Type of Loan Q4 2006 Rate Q3 2006 Rate Q4 2005 Rate
Land Development 8.5% 8.1% 7.4%
Land Acquisition 8.3% 7.6% 7.2%
Single-Family Construction 7.8% 8.1% 7.3%
Multi-Family Construction 8.0% 7.3% 6.8%
Source: NAHB Builder Survey

5 Tips to Improve Cash Flow

The best way a builder can look good in the eye of a lender is to keep as much cash in his business as he can. To improve your cash flow, builder Chuck Breidenstein, who teaches finance banking and other financing topics for the Home Builders Institute's master builders program, offers these five tips:

  1. Cut your salary in half. About six months to a year before you might need the funding, reduce your salary and give that portion back into your company's savings. "If a lender can see profit, that means more than if they can see me get a good salary," says Breidenstein.
  2. Sell off equipment that carries a lot of debt. If you have a $100,000 piece of equipment with a monthly debt of $1,200 dollars on it, shed that equipment. "Take a loss over time with the business to get rid of that payment. If you do that in a lot of places, you can streamline your cash flow."
  3. Cash in your insurance policy. Life insurance policies, such as those taken out for buy-sell agreements, are a wealth of hidden cash. They accrue a cash value you can borrow against at a low interest rate. The banks don't even see it as debt because there is no loan application, no credit check. You don't even have to cancel the policy, and it shows up nowhere except in your insurance file. Just call your insurance agent and say you want to take some of that cash out.
  4. Take on side projects. The remodeling business is a great way to keep idle workers busy and create some extra cash. But don't be fooled by the high-ticket jobs, he says. An elaborate addition may look like a great high-margin product, but if it means you're eating up your company's resources and have to hire more workers to complete it, it's not the way to go. Some jobs may not have a higher-profit margin, but because they are a quicker turnaround they are cheaper on the cost side and add cash to your balance book a lot sooner.
  5. Turn to former clients. Remember the homes you completed two years ago? The owners just might be ready to finish off that basement now. Breidenstein helped one builder create a menu-driven basement finish program and pick up extra work from people who were already familiar with the company.
  • 10 Items You'll Need to Do to Obtain a Line of Credit

    Considering obtaining a revolving line of credit to pay unexpected expenses or tide you over until you can dig out of a home building lull? Here are 10 common requests from an application form your lender of choice will likely ask you to provide to determine your eligibility.
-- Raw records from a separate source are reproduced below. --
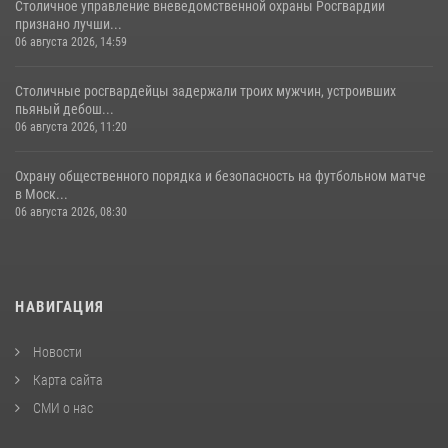
Столичное управление вневедомственной охраны Росгвардии
признано лучши...
06 августа 2026, 14:59
Столичные росгвардейцы задержали троих мужчин, устроивших
пьяный дебош...
06 августа 2026, 11:20
Охрану общественного порядка и безопасность на футбольном матче
в Моск...
06 августа 2026, 08:30
НАВИГАЦИЯ
Новости
Карта сайта
СМИ о нас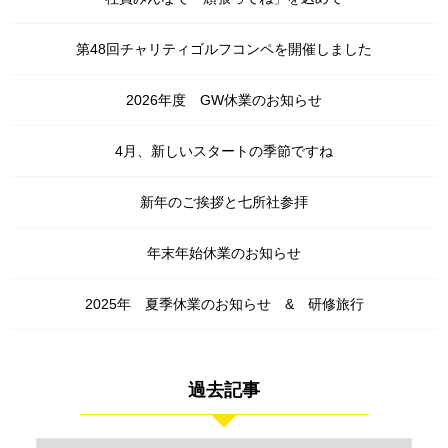
第48回チャリティゴルフコンペを開催しました
2026年度 GW休業のお知らせ
4月、新しいスタートの季節ですね
新年のご挨拶と七所社参拝
年末年始休業のお知らせ
2025年 夏季休業のお知らせ & 研修旅行
過去記事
    1. SIGN A RELEASE for a personal credit authorization so the loan officer can verify your credit worthiness.
    2. CREATE AND SUBMIT A PERSONAL FINANCIAL STATEMENT for each officer or partner in the business. This PFS should detail your assets and liabilities, such as IRAs, child support payments, value of personal property or mortgage debt.
    3. DETAIL YOUR BUILDING EXPERIENCE, including number of years in the industry, prior developments, number of homes built per year, your license number, etc.
    4. SUBMIT the personal federal tax returns for the last two years for you and your business partners.
    5. PROVIDE at least three fiscal-year-end statements for the business.
    6. SUBMIT CASH FLOW STATEMENTS itemizing current projects (e.g. type of project; total number of units and units sold; percentage of project you own; etc.)
    7. LIST THE ADDRESS, land size, year developed/purchased, amount paid, total lots and other general information for any real-estate you will use as collateral.
    8. GIVE GENERAL INFORMATION on vertical construction (e.g. square footage, cost, materials, target market, etc.).
    9. OFFER MARKET INFORMATION on the competition and comparison analysis of other projects in your specific market and the price points; highlight the economic environment.
    10. INCLUDE REFERENCES from suppliers, contractors or subcontractors.